Evil Dead Rise Filmmakers Took Inspiration From The Makers Of Airplane! [Exclusive]
Horror and comedy are strange, but highly compatible bedfellows. And when we're talking about the "Evil Dead" franchise, they are natural, gruesome complements.
Sam Raimi's "The Evil Dead" is arguably the most important horror movie of the 1980s. It's a shoestring-budget fright-fest that masks its financial limitations with dizzyingly inventive framing and gonzo explosions of gore. Though it drew inspiration from George A. Romero's zombie films and the demonic possession craze kicked off by William Friedkin's "The Exorcist," its full-throttle exuberance was rooted in everything from Looney Tunes cartoons to Jerry Lewis comedies. Raimi's sequel, "Evil Dead 2," leaned harder into the zaniness, invoking The Three Stooges as we watched our hapless protagonist, Ash (Bruce Campbell), turn into a one-man Larry, Moe, and Curly (and if there was any kind of justice in the awards universe, Campbell would've won that year's Academy Award).

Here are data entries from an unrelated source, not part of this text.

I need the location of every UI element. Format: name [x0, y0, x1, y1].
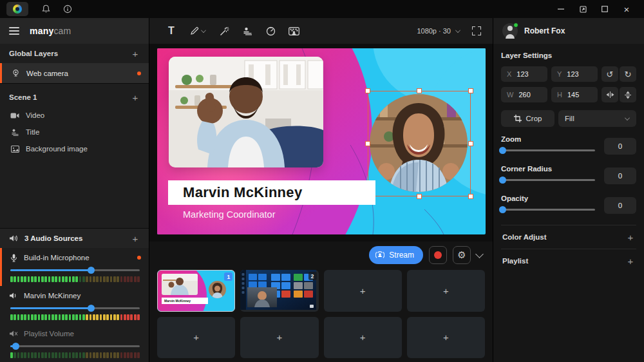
scene-title: Scene 1	[9, 93, 37, 101]
height-field[interactable]: H 145	[551, 87, 598, 102]
timer-button[interactable]	[260, 22, 281, 40]
resize-handle-se[interactable]	[468, 194, 473, 199]
scene-header: Scene 1 +	[0, 88, 149, 107]
draw-tool-button[interactable]	[184, 22, 211, 40]
crop-icon	[514, 115, 522, 122]
global-layers-title: Global Layers	[9, 50, 58, 57]
add-scene-tile[interactable]: +	[240, 317, 318, 359]
effects-wand-button[interactable]	[214, 22, 234, 40]
effects-toolbar: T 1080p · 30	[149, 18, 493, 44]
vu-meter	[10, 352, 140, 358]
x-position-field[interactable]: X 123	[501, 66, 547, 82]
y-position-field[interactable]: Y 123	[551, 66, 598, 82]
opacity-slider[interactable]	[502, 205, 595, 213]
online-status-dot	[513, 23, 518, 28]
zoom-value-field[interactable]: 0	[604, 138, 636, 155]
record-icon	[434, 251, 442, 259]
record-button[interactable]	[429, 246, 447, 264]
resize-handle-w[interactable]	[365, 141, 370, 146]
lower-third-role: Marketing Coordinator	[183, 209, 275, 220]
add-audio-source-button[interactable]: +	[131, 233, 140, 244]
expand-color-adjust-button[interactable]: +	[626, 232, 635, 243]
add-layer-button[interactable]: +	[131, 48, 140, 59]
speaker-icon	[9, 234, 18, 243]
section-playlist[interactable]: Playlist +	[501, 249, 636, 272]
maximize-button[interactable]	[594, 2, 616, 16]
scene-thumbnail-2[interactable]: 2	[240, 270, 318, 312]
chevron-down-icon	[625, 115, 630, 120]
popout-button[interactable]	[572, 2, 594, 16]
expand-playlist-button[interactable]: +	[626, 256, 635, 267]
section-color-adjust[interactable]: Color Adjust +	[501, 225, 636, 249]
scene-item-video[interactable]: Video	[0, 107, 149, 124]
resolution-selector[interactable]: 1080p · 30	[417, 27, 460, 35]
close-button[interactable]: ×	[616, 2, 638, 16]
audio-sources-header: 3 Audio Sources +	[0, 228, 149, 248]
flip-horizontal-button[interactable]	[601, 87, 618, 102]
opacity-slider-group: Opacity 0	[501, 195, 636, 216]
rotate-right-button[interactable]: ↻	[620, 66, 636, 82]
text-tool-button[interactable]: T	[161, 22, 182, 40]
webcam-video-man[interactable]	[169, 57, 323, 167]
add-scene-tile[interactable]: +	[157, 317, 235, 359]
lower-third-nameplate[interactable]: Marvin McKinney	[168, 180, 375, 205]
zoom-slider[interactable]	[502, 146, 595, 154]
add-scene-tile[interactable]: +	[407, 317, 485, 359]
chevron-down-icon[interactable]	[475, 250, 484, 258]
audio-source-built-in-microphone[interactable]: Build-in Microphone	[0, 248, 149, 286]
notifications-bell-icon[interactable]	[37, 2, 54, 16]
add-scene-tile[interactable]: +	[324, 317, 402, 359]
chevron-down-icon	[455, 28, 460, 33]
vu-meter	[10, 314, 140, 320]
account-header[interactable]: Robert Fox	[493, 18, 644, 44]
corner-radius-slider[interactable]	[502, 176, 595, 184]
right-panel: Robert Fox Layer Settings X 123 Y 123 ↺ …	[493, 18, 644, 362]
chroma-key-button[interactable]	[283, 22, 304, 40]
lower-thirds-button[interactable]	[237, 22, 258, 40]
preview-canvas[interactable]: Marvin McKinney Marketing Coordinator	[157, 48, 486, 234]
fullscreen-button[interactable]	[472, 26, 481, 35]
resize-handle-e[interactable]	[468, 141, 473, 146]
video-camera-icon	[10, 111, 19, 120]
volume-slider[interactable]	[10, 304, 140, 312]
rotate-left-button[interactable]: ↺	[601, 66, 618, 82]
info-icon[interactable]	[59, 2, 76, 16]
layer-item-web-camera[interactable]: Web camera	[0, 63, 149, 83]
volume-slider[interactable]	[10, 266, 140, 274]
account-name: Robert Fox	[524, 26, 565, 35]
layer-settings-title: Layer Settings	[501, 52, 636, 59]
scene-item-title[interactable]: Title	[0, 124, 149, 140]
menu-hamburger-icon[interactable]	[9, 27, 19, 35]
resize-handle-s[interactable]	[417, 194, 422, 199]
app-logo-button[interactable]	[6, 2, 28, 16]
volume-slider[interactable]	[10, 342, 140, 350]
width-field[interactable]: W 260	[501, 87, 547, 102]
layer-selection-box[interactable]	[368, 91, 471, 196]
fill-mode-select[interactable]: Fill	[558, 110, 636, 127]
muted-speaker-icon	[9, 329, 18, 338]
audio-source-marvin-mckinney[interactable]: Marvin McKinney	[0, 286, 149, 324]
add-scene-tile[interactable]: +	[324, 270, 402, 312]
crop-button[interactable]: Crop	[501, 110, 554, 127]
flip-vertical-button[interactable]	[620, 87, 636, 102]
pencil-icon	[190, 26, 199, 35]
titlebar: ×	[0, 0, 644, 18]
add-scene-tile[interactable]: +	[407, 270, 485, 312]
stream-button[interactable]: Stream	[369, 246, 423, 264]
scene-item-background-image[interactable]: Background image	[0, 140, 149, 157]
stream-settings-button[interactable]: ⚙	[453, 246, 471, 264]
avatar	[502, 23, 518, 39]
corner-radius-value-field[interactable]: 0	[604, 167, 636, 184]
resize-handle-n[interactable]	[417, 88, 422, 93]
audio-source-playlist-volume[interactable]: Playlist Volume	[0, 324, 149, 362]
scene-thumbnail-1[interactable]: Marvin McKinney 1	[157, 270, 235, 312]
manycam-logo-icon	[13, 5, 22, 14]
chevron-down-icon	[201, 28, 206, 33]
speaker-icon	[9, 291, 18, 300]
resize-handle-nw[interactable]	[365, 88, 370, 93]
active-audio-dot	[137, 256, 141, 260]
resize-handle-ne[interactable]	[468, 88, 473, 93]
minimize-button[interactable]	[550, 2, 572, 16]
add-scene-item-button[interactable]: +	[131, 92, 140, 103]
opacity-value-field[interactable]: 0	[604, 197, 636, 214]
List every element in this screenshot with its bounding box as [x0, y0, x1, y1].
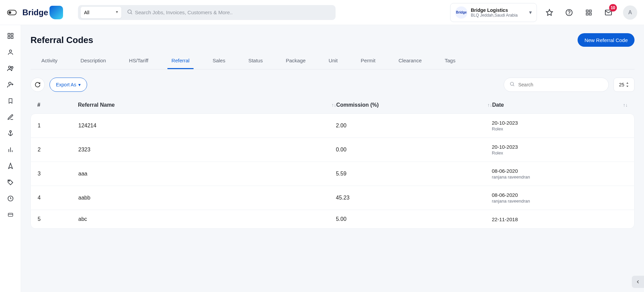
global-search-input[interactable] — [135, 9, 333, 15]
sort-icon — [626, 82, 629, 87]
cell-date: 08-06-2020ranjana raveendran — [492, 192, 627, 204]
page-size-select[interactable]: 25 — [613, 78, 635, 92]
search-icon — [509, 81, 515, 88]
rail-edit-icon[interactable] — [4, 110, 17, 124]
apps-icon[interactable] — [582, 5, 596, 20]
search-scope-select[interactable]: All — [81, 7, 121, 18]
rail-dashboard-icon[interactable] — [4, 29, 17, 43]
col-name[interactable]: Referral Name ↑↓ — [78, 102, 336, 108]
svg-point-30 — [510, 82, 514, 85]
chevron-down-icon: ▾ — [78, 82, 81, 87]
tab-clearance[interactable]: Clearance — [395, 53, 426, 69]
rail-history-icon[interactable] — [4, 192, 17, 205]
rail-tag-icon[interactable] — [4, 175, 17, 189]
table-toolbar: Export As ▾ 25 — [31, 78, 635, 92]
svg-point-17 — [8, 82, 11, 85]
cell-name: 124214 — [78, 123, 336, 129]
rail-user-icon[interactable] — [4, 45, 17, 59]
cell-date: 22-11-2018 — [492, 216, 627, 222]
tab-description[interactable]: Description — [77, 53, 110, 69]
global-search: All — [78, 5, 336, 20]
page-title: Referral Codes — [31, 35, 93, 45]
tab-tags[interactable]: Tags — [441, 53, 460, 69]
cell-index: 3 — [38, 171, 78, 177]
svg-rect-12 — [8, 37, 10, 39]
svg-rect-28 — [8, 213, 13, 216]
table-row[interactable]: 3aaa5.5908-06-2020ranjana raveendran — [31, 162, 634, 186]
col-commission[interactable]: Commission (%) ↑↓ — [336, 102, 492, 108]
svg-point-14 — [9, 50, 12, 52]
table-row[interactable]: 223230.0020-10-2023Rolex — [31, 138, 634, 162]
cell-index: 1 — [38, 123, 78, 129]
tab-hstariff[interactable]: HS/Tariff — [125, 53, 153, 69]
col-commission-label: Commission (%) — [336, 102, 379, 108]
rail-navigation-icon[interactable] — [4, 159, 17, 173]
cell-index: 4 — [38, 195, 78, 201]
table-header: # Referral Name ↑↓ Commission (%) ↑↓ Dat… — [31, 97, 635, 113]
toggle-switch[interactable] — [7, 9, 17, 16]
org-switcher[interactable]: Bridge Bridge Logistics BLQ Jeddah,Saudi… — [450, 3, 537, 22]
tab-package[interactable]: Package — [282, 53, 309, 69]
collapse-panel-button[interactable] — [632, 276, 644, 288]
tabs: ActivityDescriptionHS/TariffReferralSale… — [31, 53, 635, 69]
svg-point-16 — [11, 67, 13, 69]
app-logo[interactable]: Bridge — [22, 6, 63, 19]
help-icon[interactable] — [562, 5, 576, 20]
table-row[interactable]: 4aabb45.2308-06-2020ranjana raveendran — [31, 186, 634, 210]
user-avatar[interactable]: A — [623, 5, 637, 20]
tab-status[interactable]: Status — [244, 53, 267, 69]
logo-text: Bridge — [22, 8, 48, 17]
cell-commission: 5.00 — [336, 216, 492, 222]
mail-icon[interactable]: 10 — [601, 5, 616, 20]
svg-line-1 — [131, 13, 132, 14]
tab-activity[interactable]: Activity — [37, 53, 62, 69]
main-content: Referral Codes New Referral Code Activit… — [21, 25, 644, 292]
cell-name: abc — [78, 216, 336, 222]
org-meta: Bridge Logistics BLQ Jeddah,Saudi Arabia — [471, 7, 518, 18]
svg-rect-10 — [8, 34, 10, 36]
cell-date: 20-10-2023Rolex — [492, 120, 627, 131]
svg-rect-5 — [586, 10, 588, 12]
svg-rect-8 — [589, 13, 591, 15]
org-location: BLQ Jeddah,Saudi Arabia — [471, 13, 518, 18]
tab-sales[interactable]: Sales — [208, 53, 229, 69]
svg-rect-6 — [589, 10, 591, 12]
rail-card-icon[interactable] — [4, 208, 17, 222]
topbar: Bridge All Bridge Bridge Logistics BLQ J… — [0, 0, 644, 25]
svg-point-4 — [569, 14, 569, 14]
new-referral-button[interactable]: New Referral Code — [578, 33, 635, 47]
refresh-button[interactable] — [31, 78, 45, 92]
page-size-value: 25 — [619, 82, 624, 87]
mail-badge: 10 — [609, 4, 617, 12]
rail-team-icon[interactable] — [4, 62, 17, 75]
sort-icon: ↑↓ — [487, 102, 492, 108]
svg-rect-11 — [11, 34, 13, 36]
sort-icon: ↑↓ — [623, 102, 628, 108]
col-index: # — [37, 102, 78, 108]
rail-anchor-icon[interactable] — [4, 127, 17, 140]
favorite-icon[interactable] — [542, 5, 557, 20]
cell-index: 5 — [38, 216, 78, 222]
export-button[interactable]: Export As ▾ — [49, 78, 87, 92]
svg-point-15 — [8, 66, 11, 68]
search-icon — [125, 9, 135, 16]
cell-name: aabb — [78, 195, 336, 201]
org-avatar: Bridge — [455, 6, 467, 19]
rail-chart-icon[interactable] — [4, 143, 17, 157]
table-search — [504, 78, 609, 92]
table-row[interactable]: 11242142.0020-10-2023Rolex — [31, 114, 634, 138]
table-body: 11242142.0020-10-2023Rolex223230.0020-10… — [31, 113, 635, 229]
col-date[interactable]: Date ↑↓ — [492, 102, 628, 108]
tab-unit[interactable]: Unit — [325, 53, 342, 69]
tab-referral[interactable]: Referral — [167, 53, 194, 69]
cell-index: 2 — [38, 147, 78, 153]
col-name-label: Referral Name — [78, 102, 115, 108]
rail-bookmark-icon[interactable] — [4, 94, 17, 108]
svg-point-26 — [8, 181, 9, 182]
sort-icon: ↑↓ — [331, 102, 336, 108]
chevron-down-icon: ▾ — [529, 9, 532, 16]
rail-add-user-icon[interactable] — [4, 78, 17, 91]
table-search-input[interactable] — [518, 82, 603, 87]
tab-permit[interactable]: Permit — [357, 53, 379, 69]
table-row[interactable]: 5abc5.0022-11-2018 — [31, 210, 634, 228]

Raimi has since handed the "Evil Dead" reins over to a new generation. Fede Álvarez took a decidedly non-comedic approach to his 2013 remake, while the Starz series "Ash vs. Evil Dead" doubled down on the slapstick brutality. The word out of the 2023 SXSW festival is that Lee Cronin's "Evil Dead Rise" is the tonal culmination of the franchise's wildly varying flavors. According to /Film's Jacob Hall, "'Evil Dead Rise' is the most 'Evil Dead' movie, from the mind-melting body horror to the outrageous creature design to the darkly comedic spring in its step."
How did Cronin pull it off? He looked to the 1980 spoof classic "Airplane!"
Deadites? They're demons that turn humans into flesh-rending monsters. But that's not important right now.
In an interview with /Film's Ryan Scott, Cronin cited the team of David Zucker, Jim Abrahams, and Jerry Zucker (aka ZAZ) as crucial to his deployment of scare set pieces. As he told Scott:
"I went after the story and the characters first. I hunted down those personalities. I hunted down the themes and the metaphors before I actually then went and looked at the horror. Now of course, in my brain, I was boiling ideas all the time, but I didn't let myself go there until I just had cracked into those people. I think it's the Zucker Brothers, and they talk about when they were writing movies like 'Airplane!' back in the day, it was like, 'Get the story right, and then work on the jokes, work on the gags thereafter.'"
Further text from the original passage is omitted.